In a study published today in Nature Immunology, Caetano worked with researchers Jonathan Lim and Oliver Schulz to investigate whether dendritic cells detect dead cancer cells via a receptor called DNGR-1. DNGR-1 detects F-actin proteins, the cell ‘scaffold’ that is exposed when a cancer cell dies.
“We looked at mice with and without the DNGR-1 receptor that were exposed to carcinogens, finding that mice without this crucial receptor developed tumours significantly earlier and to a greater extent,” explains Jonathan, who also works as an oncologist at The Christie hospital. “This mirrors what we see in patients, where high levels of DNGR-1 are associated with better survival.”

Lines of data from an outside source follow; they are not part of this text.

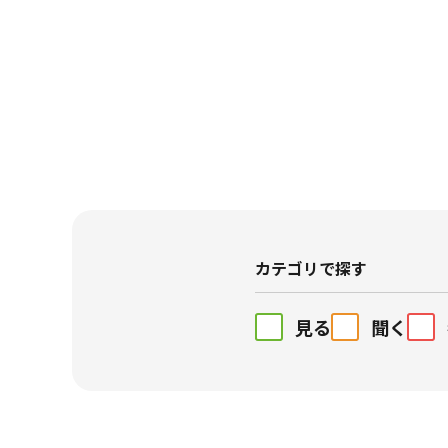
カテゴリで探す
見る
聞く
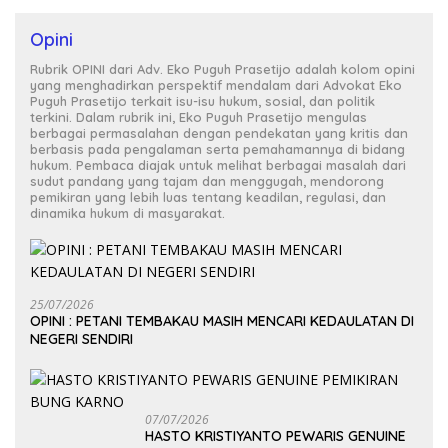
Opini
Rubrik OPINI dari Adv. Eko Puguh Prasetijo adalah kolom opini
yang menghadirkan perspektif mendalam dari Advokat Eko
Puguh Prasetijo terkait isu-isu hukum, sosial, dan politik
terkini. Dalam rubrik ini, Eko Puguh Prasetijo mengulas
berbagai permasalahan dengan pendekatan yang kritis dan
berbasis pada pengalaman serta pemahamannya di bidang
hukum. Pembaca diajak untuk melihat berbagai masalah dari
sudut pandang yang tajam dan menggugah, mendorong
pemikiran yang lebih luas tentang keadilan, regulasi, dan
dinamika hukum di masyarakat.
25/07/2026
OPINI : PETANI TEMBAKAU MASIH MENCARI KEDAULATAN DI
NEGERI SENDIRI
07/07/2026
HASTO KRISTIYANTO PEWARIS GENUINE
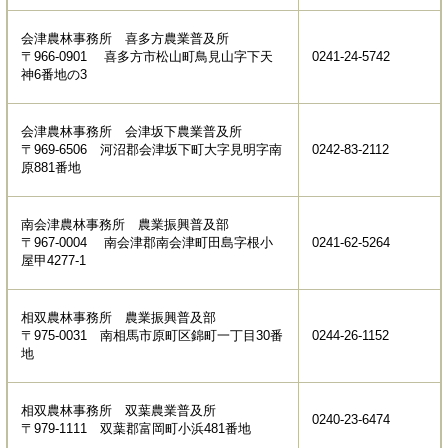
会津農林事務所 喜多方農業普及所
〒966-0901 喜多方市松山町鳥見山字下天
0241-24-5742
神6番地の3
会津農林事務所 会津坂下農業普及所
〒969-6506 河沼郡会津坂下町大字見明字南
0242-83-2112
原881番地
南会津農林事務所 農業振興普及部
〒967-0004 南会津郡南会津町田島字根小
0241-62-5264
屋甲4277-1
相双農林事務所 農業振興普及部
〒975-0031 南相馬市原町区錦町一丁目30番
0244-26-1152
地
相双農林事務所 双葉農業普及所
0240-23-6474
〒979-1111 双葉郡富岡町小浜481番地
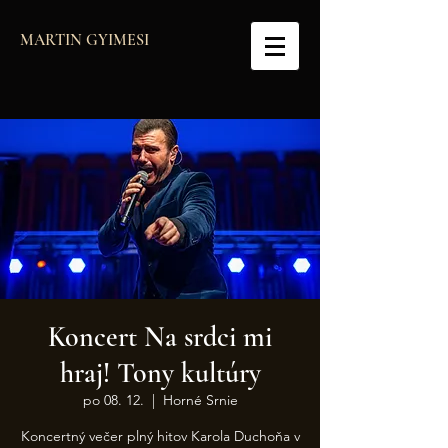
MARTIN GYIMESI
Koncert Na srdci mi
hraj! Tony kultúry
po 08. 12.
  |  
Horné Srnie
Koncertný večer plný hitov Karola Duchoňa v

Next, the team examined whether certain cancer mutations were more likely to be found in the tumours of mice without DNGR-1. They reported an increase in mutations in proteins that bind to the F-actin scaffold.
“We think that, in mice with DNGR-1, mutations in these proteins are highlighted as a red flag for the immune system,” explains Oliver. “Without DNGR-1, these mutations are less highlighted, so there’s less evolutionary pressure for cancer cells to get rid of them.”
Caetano believes that deploying this knowledge could help make therapies that give the immune system an upper hand. “Now we know that cancer cells are more visible to the immune system if they have mutations in proteins that bind to F-actin, we could work out how to coax the immune system to better detect these mutations,” he says.
Caetano’s team are now exploring whether equipping dendritic cells and other immune cells with better ways to detect F-actin allows the body to recognise cancer cells more easily.
He concludes, “By understanding how tumours are naturally detected by DNGR-1-expressing dendritic cells, we’re hoping to design therapies to boost the immune system’s capability to fight cancer.”